Lionfish Hunting

by Natalie Novak Perez  (March 2013)

Natalie took the pictures at 55 feet on Motorcycle Reef in Akumal.
Lionfish are a problem—they are bad for the reef and it is heartbreaking to see them sitting on the reef I dive every day, just swallowing up fish. Some local divers have organized lionfish hunting dives that Ivan and I proud to be a part of. The goal of these dives is to have a group of experienced locals dive together to safely take as many lionfish as we can off our local reefs in and around Akumal.

This is no easy task, as it combines all the challenges of diving with the danger of carrying and using a spear, hunting and underwater transport of venomous fish.

While hunting lionfish your brain says, "Must find lionfish! Is there one here? What about here?" When what you should be doing is... 1) Remember to breathe. 2) Check your air. 3 Maintain a reasonably close distance to your buddy. 4) Check your depth and time to be sure to avoid no decompression limits. 5) Be sure to use your buoyancy to stay off the coral. 6) Avoid being stung by lionfish (it really hurts). And the last priority on a diver's list should be: KILL LIONFISH! So, yes, I would say this activity involves some multitasking!
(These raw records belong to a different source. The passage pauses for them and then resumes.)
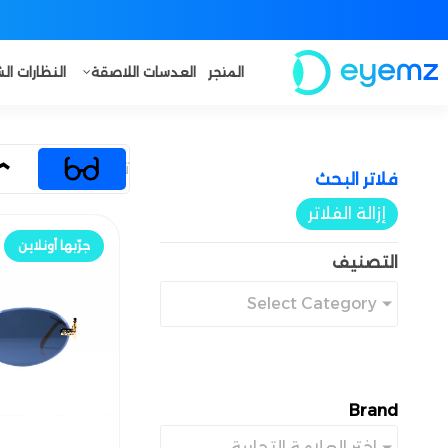
المتجر
العدسات اللاصقة
النظارات ا
تخفيض
فلاتر البحث​
إزالة الفلاتر
جرّب أونلاين
جرّبها أونلاين
التصنيف
Select Category
Brand
اختر العلامة التجارية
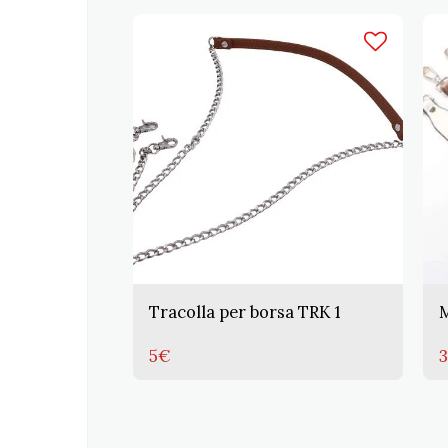
Tracolla per borsa TRK 1
M
5
€
3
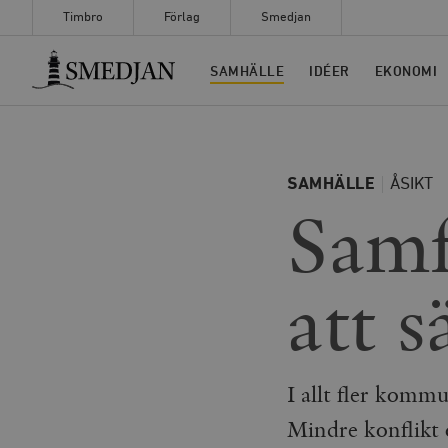
Timbro
Förlag
Smedjan
Timbro
SAMHÄLLE
IDÉER
EKONOMI
SAMHÄLLE
ÅSIKT
Samf
att s
I allt fler kom
Mindre konflikt 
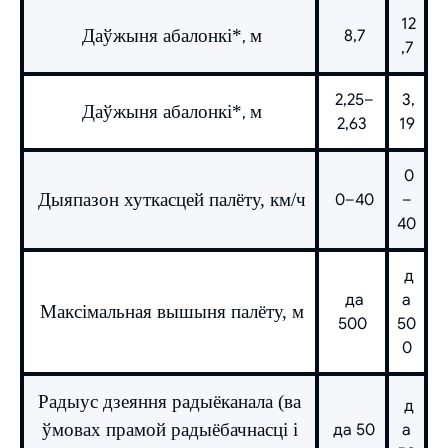
12
Даўжыня абалонкі*
м
8,7
,
,7
2,25–
3,
Даўжыня абалонкі*
м
,
2,63
19
0
Дыяпазон хуткасцей палёту, км/ч
0–40
–
40
д
да
а
Максімальная вышыня палёту, м
500
50
0
Радыус дзеяння радыёканала (ва
д
ўмовах прамой радыёбачнасці і
да 50
а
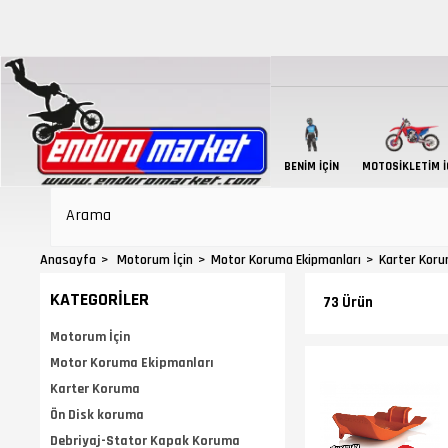
BENIM İÇIN
MOTOSIKLETIM İ
Anasayfa
Motorum İçin
Motor Koruma Ekipmanları
Karter Kor
KATEGORILER
73 Ürün
Motorum İçin
Motor Koruma Ekipmanları
Karter Koruma
Ön Disk koruma
Debriyaj-Stator Kapak Koruma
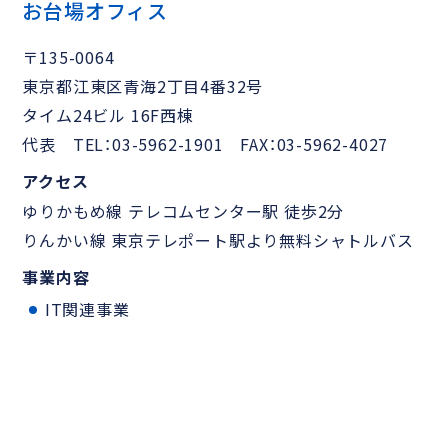
お台場オフィス
〒135-0064
東京都江東区青海2丁目4番32号
タイム24ビル 16F西棟
代表 TEL：03-5962-1901 FAX：03-5962-4027
アクセス
ゆりかもめ線 テレコムセンター駅 徒歩2分
りんかい線 東京テレポート駅より無料シャトルバス
事業内容
IT関連事業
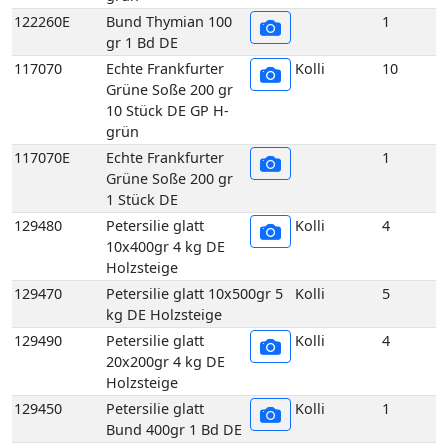
1 Stück DE
129480
Petersilie glatt
Kolli
4
10x400gr 4 kg DE
Holzsteige
129470
Petersilie glatt 10x500gr 5
Kolli
5
kg DE Holzsteige
129490
Petersilie glatt
Kolli
4
20x200gr 4 kg DE
Holzsteige
129450
Petersilie glatt
Kolli
1
Bund 400gr 1 Bd DE
129510
Petersilie Krause 2,5 kg DE
Kolli
2
GP H-grün
129500
Petersilie Krause 5 kg DE
Kolli
5
GP H-grün
129440
Petersilie Krause
Kolli
10
5er 400 gr 10 Bd DE
GP H-grün
129440E
Petersilie Krause
1
5er 400 gr 1 Bd DE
Lionfish are an invasive species from the Indo-Pacific Ocean. We think they were introduced to the Atlantic Ocean by accident, possibly from fish tanks in a hurricane. But now they are here in the Caribbean and they seem to eat everything that will fit in their mouths. Since they did not evolve in the Caribbean, here they have no natural predators. They fan out and corner anything that fits in their mouths, or hide by looking like a plant, then just swallow their prey. They are not just great hunters but also are poisonous. Most of their feathery fins contain long, clear spines they use to inject neurotoxin into their attacker. They use this for self-defense, but they are not aggressive.

Do not  approach lionfish. When I approach a lionfish it will spread out, as if to say, I do not need to swim away because I am venomous! When I continue to approach them with my spear, they will move out of my way just before the spear would touch them. Often my approach frightens them and they move quickly under a coral head. A lot of the time I find them near holes and caves. They also seem to like to hang out at underwater cleaning stations. Only instead of being cleaned, they eat the fish that would try and clean them.